Eurex Clearing, Deutsche Börse’s central clearer, has completed the first triReduce compression cycle for euro interest rate swaps as the overall volume of compressions for interest rate derivatives continues to grow.
Portfolio compression allows firms to cancel or offset trades either in their own portfolios, or multilaterally with other market participants, within defined risk parameters. The new capital rules and the leverage ratio under Basel III are based on gross notional exposures, so compression allows firms to use less capital in their derivatives businesses. In addition by cutting notional values and the number of individual transactions, firms can also reduce operational and counterparty credit risk exposures.
Danny Chart, head of sales initiatives at Eurex Group, said in a statement: “We will continue to develop netting and compression services so that our members and their clients will be able to realise additional efficiencies when clearing more of their derivatives through Eurex Clearing, mitigating the impact of capital and balance sheet pressures.”

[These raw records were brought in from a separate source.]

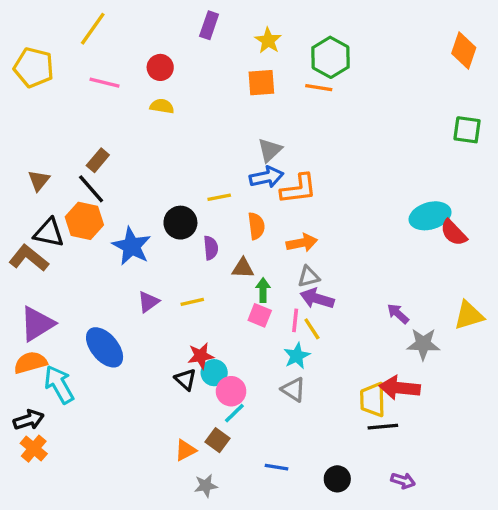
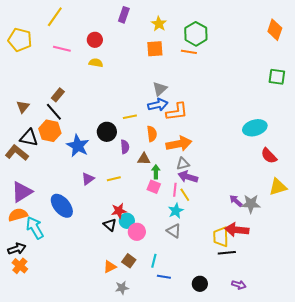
red semicircle: (454, 233) -> (269, 156), moved
orange arrow: (302, 243) -> (179, 144), size x1.4
purple arrow: (398, 314) -> (236, 201), moved
cyan line: (234, 413) -> (154, 261), moved, turned -32

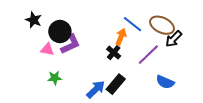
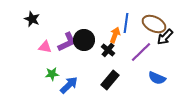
blue line: (133, 24) -> (126, 23), turned 60
black circle: (60, 32) -> (84, 40), moved
blue arrow: (96, 89) -> (69, 85), moved

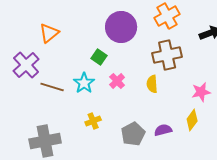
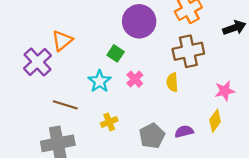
orange triangle: (49, 33) -> (62, 41), moved
brown line: (52, 87) -> (65, 105), moved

TriReduce is the multilateral compression service from TriOptima, the post trade infrastructure provider, for over-the-counter derivatives in collaboration with clearinghouses and CLS, the bank-owned physical settlement system for foreign exchange. TriOptima said in statement that this was its first collaboration with Eurex Clearing and that since triReduce was launched in 2003, market participants have eliminated more than $750 trillion in notional principal outstanding .
Peter Weibel, chief executive of triReduce, said in a statement in March: “The positive effect of compression is clearly reflected in the declining outstanding notional amounts reported by the BIS. We are planning to introduce triReduce compression cycles in more CCPs later this year and will continue the expansion of our catalogue of compression products.”

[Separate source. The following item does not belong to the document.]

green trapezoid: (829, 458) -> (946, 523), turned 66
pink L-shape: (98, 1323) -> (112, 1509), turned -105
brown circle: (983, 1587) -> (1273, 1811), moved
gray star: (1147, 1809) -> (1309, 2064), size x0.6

This month the Bank for International Settlements said in a report that the notional amount of global OTC derivatives markets declined in the second half of last year as outstanding contracts fell by 11% from $552 trillion in June to $493 trillion in December. BIS said: “Trade compression to eliminate redundant contracts was a key driver.”
The interest rate market, and swaps, account for the majority of OTC derivatives activity. At the end of last year the notional amount of outstanding interest rate swaps fell to $289 trillion, primarily driven by a contraction in US dollar-denominated contracts from $160 trillion to $139 trillion. Contracts in euros decreased from $126 trillion to $118 trillion according to BIS.
“The overall volume of compressions continued to grow in the second half of 2015, mainly reflecting the greater clearance of interest rate swaps and other contracts through central counterparties,” added BIS.
The report said there is continued shift in activity towards central clearing, which has been pushed by the G20 in order to reduce systemic risks. The European Securities and Markets Authority has said firms in the region will have to centrally clear certain interest rate swaps from 21 June 2016.
Eurex Clearing has launched a number of initiatives as part of its liquidity action plan ahead of the introduction of mandatory clearing. In February Eurex set up a new central limit order book for EurexOTC cleared interest rate swaps with Trad-X, the interest rate swap trading platform. This summer Eurex Clearing will start giving direct access to asset managers through ISA Direct, a new model which aims to reduce fees for clients while generating higher returns for clearing members.
Daniel Berner, chief investment officer of Swiss Life Switzerland, said in a statement: “ISA Direct alleviates the regulatory requirement to centrally clear over-the-counter derivatives in several ways. By enabling us to become a direct member of the CCP, our concerns regarding counterparty credit risks, clearing costs and portability of our assets are much better addressed compared to the traditional client clearing model.”
This month Bloomberg was connected as an approved trade source for EurexOTC Clear. Large sellside and buyside traders can benefit from straight-through processing of their OTC transactions on Bloomberg and reduce risk. The first trade to be successfully cleared using this direct connectivity was between Société Générale and Zürcher Kantonalbank.
Nicholas Bean, global head, fixed income electronic trading product at Bloomberg, said in a statement: “This service, which Bloomberg is the first to offer, creates significant workflow and execution efficiencies to the shared clients of Bloomberg and EurexOTC Clear. We look forward to working closely with Eurex Clearing as the clearing mandate in Europe approaches.”
Last month rival LCH, the clearing house partly owned by the London Stock Exchange Group, announced that it is offering inflation swap clearing through its SwapClear service. Firms clearing inflation swaps through SwapClear can offset their margin requirements with correlating interest rate derivatives cleared at LCH.
Nathan Ondyak, head of products and markets at SwapClear, said in a statement: “After thorough risk reviews and testing, we are proud to be the first CCP to secure regulatory approval under both the Emir and US Commodity Exchange Act regulatory frameworks for inflation swaps clearing.”